Biography
Roger Waters shaped Pink Floyd as its principal architect of large-scale ideas, steering landmark recordings such as Dark Side of the Moon, Wish You Were Here, and The Wall. Following Syd Barrett’s exit, he developed into a commanding writer, yet the sequence of expansive 1970s albums—each built on near-orchestral scale—cemented his singular, personal stamp on rock music, marked by clear ethical concerns and a sharp, ironic wit. After departing the group with 1983’s The Final Cut, he issued a set of three thematically linked solo projects—The Pros and Cons of Hitchhiking, Radio K.A.O.S., and Amused to Death—that examined individual and societal conflicts in contemporary life. From 1992 onward he largely set aside fresh rock compositions, choosing instead to mount concert reconstructions of Dark Side of the Moon and The Wall, later reworking the former in the studio as the lyric-focused The Dark Side of the Moon Redux in 2023, while also creating classical works and pursuing political activism. That extended absence of new studio rock material ended with the arrival of Is This the Life We Really Want? in 2017.

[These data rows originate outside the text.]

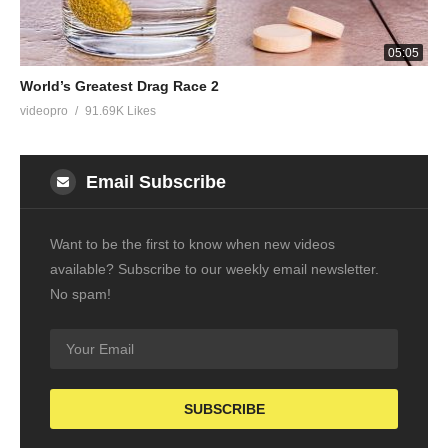
05:05
World’s Greatest Drag Race 2
videopro
91.69K Likes
Email Subscribe
Want to be the first to know when new videos
available? Subscribe to our weekly email newsletter.
No spam!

Waters did not begin performing music until he approached his twentieth birthday. His early years were marked by the absence of his father Eric, a teacher who relinquished his stance as a conscientious objector during World War II to enlist in the British Army; Eric was killed in action when Roger was five months old, prompting his mother Mary to relocate with him and his brother to Cambridge. There he encountered future colleagues Syd Barrett and David Gilmour, although the initial version of Pink Floyd only took shape while he studied architecture at Regent Street Polytechnic. Waters joined fellow students Nick Mason and Rick Wright alongside vocalist Keith Noble and bassist Clive Metcalfe in the band Sigma 6; once Noble and Metcalfe departed, Waters recruited Barrett. The ensemble formed in autumn 1963 and had coalesced as the Pink Floyd Sound by 1965, shortening the name the following year. At that stage Barrett served as the unchallenged creative head, supplying the group’s first singles and the 1967 debut Piper at the Gates of Dawn, yet that album also introduced Waters’ earliest original composition, “Take Up Thy Stethoscope and Walk.”
Barrett’s departure in 1968 due to mental health issues led to David Gilmour’s arrival. Over the ensuing period the band’s following expanded steadily. While the members frequently collaborated on material, Waters contributed the greatest share of individually written songs. He also stepped outside the group to work with Ron Geesin on the 1970 soundtrack The Body, yet 1971’s Meddle and 1972’s Obscured by Clouds reflected a more balanced division of labor within Floyd.
Waters claimed decisive artistic authority on 1973’s Dark Side of the Moon, authoring every lyric, shaping the overarching concept, and earning music-writing credits on all but three tracks. The album became the decisive turning point in the band’s history, achieving immediate commercial success that grew into long-term dominance. Two years later the group released Wish You Were Here, a loosely Barrett-themed project, followed by the dystopian Animals in 1977. While touring behind Animals, Waters sensed a widening distance from listeners, an experience that fueled the partly autobiographical rock opera The Wall. He presented both The Wall and what later became his 1984 solo debut, The Pros & Cons of Hitch Hiking, to his bandmates, who elected to record The Wall.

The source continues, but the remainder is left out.